Bangladesh IMO TST 1: 2011/ NT-2 (P 3)

[Moon]

Problem 3:
$N$ is a $5$ digit number, of which the first and the last digits are nonzero. $N$ is a palindromic product if

• $N$ is a palindrome (it reads the same way from the left to right or right to left such as $12321$).
• $N$ is a product of two positive integers, of which the first, when read from left to right, is equal to the second, when read from right to left. For example, $20502$ is a palindromic product, since $102\cdot 201=20502$ and $20502$ itself is a palindrome.

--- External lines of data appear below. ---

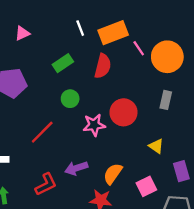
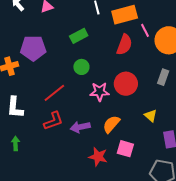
red semicircle: (103, 66) -> (124, 45), moved
orange semicircle: (113, 174) -> (111, 124), moved
red L-shape: (46, 184) -> (53, 121), moved
pink square: (146, 186) -> (125, 149), moved, turned 36

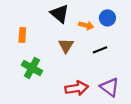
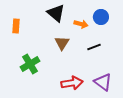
orange rectangle: (22, 35) -> (16, 26), moved
green cross: (32, 68) -> (30, 64), turned 30

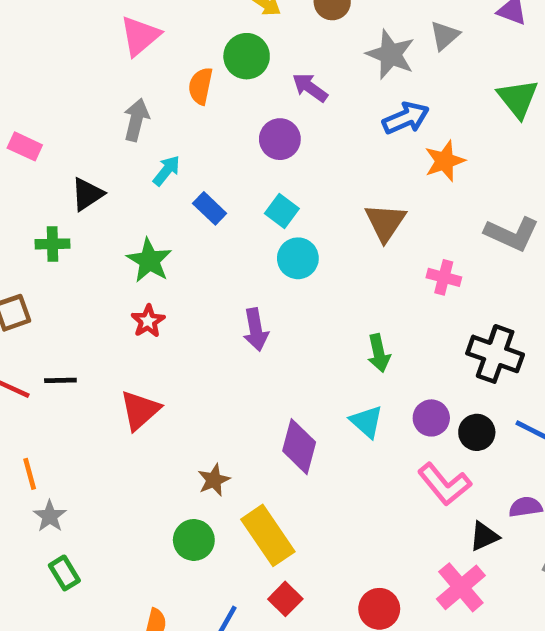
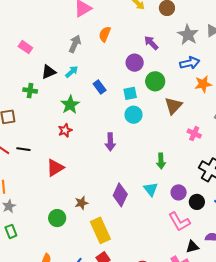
green circle: (247, 56) -> (155, 81), moved
cyan arrow: (167, 171) -> (72, 72), moved
cyan square: (282, 211) -> (130, 93), turned 32
green circle: (194, 540) -> (57, 218), moved

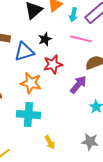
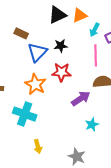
pink line: (81, 39) -> (96, 55), turned 60
blue triangle: (24, 52) -> (37, 52), turned -45

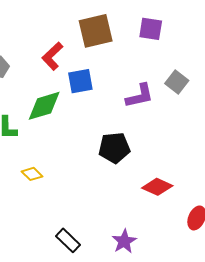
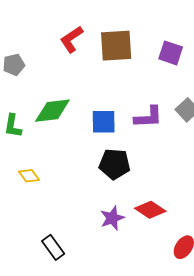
red L-shape: (52, 56) -> (72, 39), moved
blue square: (80, 81) -> (104, 122), moved
purple star: (124, 241) -> (112, 218), moved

Determine all palindromic products with $5$ digits.

[Masum]

Let the $5$-digit number be $10^4a+10^3b+10^2c+10b+a=(100d+10e+f)(100f+10e+d)$
$\Longrightarrow 1010b+100c=10001(df-a)+1010e(d+f)+100(f^2+d^2+e^2)$
Note that the equation is symmetric over $d,f$.So it is enough to take only the pairs $(d,f)$ or $(f,d)$.
Now $a\ge df$ or $a<df$ whatever,the side in which $10001.|df-a|$ exists,will be larger.So $a=df$,and the equation is reduced to $101(b-ed-ef)=10(f^2+e^2+d^2-c)$ which implies that $10| |b-e(d+f)|\le 9<10$.Then $b=e(d+f),c=d^2+f^2+e^2\le 9$.Because none of $d,f$ is $0$,so $e,f,d< 3$.Let's deal with the cases.
$e=0$.In this case we have from the last equation,$10|b$ or $b=0$.Also $f^2+d^2=c\le 9\Longrightarrow f=d=2,f=1,d=2,f=d=1.$.We get solutions $102,101,202$
Now see when $e=1$.We shall avoid the solutions we have already found.Then,$f^2+d^2\le 8$ and we get $f=d=1,f=1,d=2,f=d=2$.Therefore the solutions we get are $111,112,212$
See what if $e=2.$Then $f^2+d^2\le 5$,we conclude that $f=1,d=2$ and the solution found is $122$

So all such $Palindromic\ Products$ are $20502,10201,40804,12321,23632,44944,26962$.